Kapiert hat der großgewordene Fleichhauer davon zwar bis heute gar nichts und er vermag das flaue Versacken ehemaliger Protestler im ganz ördinären Mitmachen, wie die edlen Polittitel dafür, auch nicht zu kritisieren, aber dafür hat er jede Menge MORAL aufzuweisen. Das abstoßende Treiben seiner Altvorderen trieb ihn nämlich glatt dazu, bekennender Konservativer zu werden, was wohl zugleich so was wie ein Veredelungsnachweis für seine jetzige Anschauungen sein soll, nach der alten Konvertitenlogik: ich habe mich von den BÖSEN angewandt, also bin ich GUTER.. Argumente hat er zwar kein Einziges dafür, aber den Rücksack voller Gesinnung. Darin ist er Apfel von dem Baum, von dem er abfiel. Als Moralist pur schnüffelt er in Unterhosen herum und stellt allerlei Linke" der darin enthaltenen Bremsspuren bloß, die daraufhin - sie können auch nichts anderes als das - ebenso moralisch zurückbelfern.
Und wenn Moral mal so ordentlich in Fahrt kommt, wird`s richtig schön fies und widerwärtig.

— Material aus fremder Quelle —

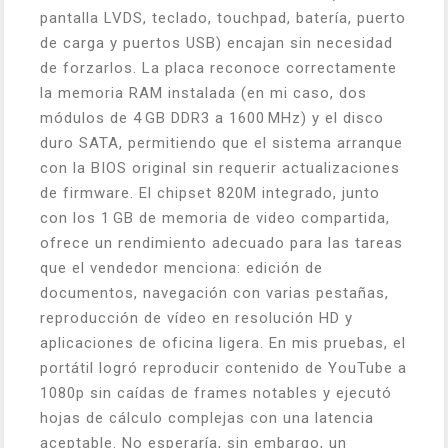
pantalla LVDS, teclado, touchpad, batería, puerto
de carga y puertos USB) encajan sin necesidad
de forzarlos. La placa reconoce correctamente
la memoria RAM instalada (en mi caso, dos
módulos de 4 GB DDR3 a 1600 MHz) y el disco
duro SATA, permitiendo que el sistema arranque
con la BIOS original sin requerir actualizaciones
de firmware. El chipset 820M integrado, junto
con los 1 GB de memoria de video compartida,
ofrece un rendimiento adecuado para las tareas
que el vendedor menciona: edición de
documentos, navegación con varias pestañas,
reproducción de vídeo en resolución HD y
aplicaciones de oficina ligera. En mis pruebas, el
portátil logró reproducir contenido de YouTube a
1080p sin caídas de frames notables y ejecutó
hojas de cálculo complejas con una latencia
aceptable. No esperaría, sin embargo, un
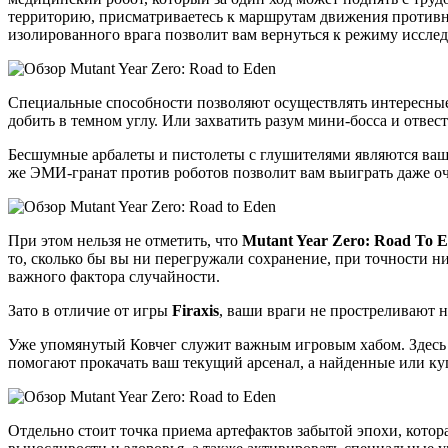
территорию, присматриваетесь к маршрутам движения противни
изолированного врага позволит вам вернуться к режиму исслед
Специальные способности позволяют осуществлять интересные та
добить в темном углу. Или захватить разум мини-босса и отвес
Бесшумные арбалеты и пистолеты с глушителями являются ваш
же ЭМИ-гранат против роботов позволит вам выиграть даже оч
При этом нельзя не отметить, что
Mutant Year Zero: Road To 
то, сколько бы вы ни перегружали сохранение, при точности н
важного фактора случайности.
Зато в отличие от игры
Firaxis
, ваши враги не простреливают н
Уже упомянутый Ковчег служит важным игровым хабом. Здесь в
помогают прокачать ваш текущий арсенал, а найденные или ку
Отдельно стоит точка приема артефактов забытой эпохи, котор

Kurzum: der eine Heuchler überführt den anderen Heuchler mit dem Ruf Du Heuchler!" der Heuchlei. Und, natürlich, umgekehrt. Und der Witz ist: beide haben recht, sie sind Heuchler. Spannend. Erbauchlich. Staatstragend dumm. Die Themen sind dabei ziemlich wurscht (bzw. nur Vorwand), es ist immer ein- und derselbe Brei, den Fleischhauer rührt. Wer nicht Moralisieren, sondern etwas über Kritik der Moral wissen will (und das öde Moralisieren wie das Lesen von Fleischhauer und tutti quantig ähnlicher Machart denn dann auch sein lässt), der muß also nach wie vor den Klassiker dazu lesen: Friedrich Nietzsche. Der hiermit gedankenerhellend empfohlen sei.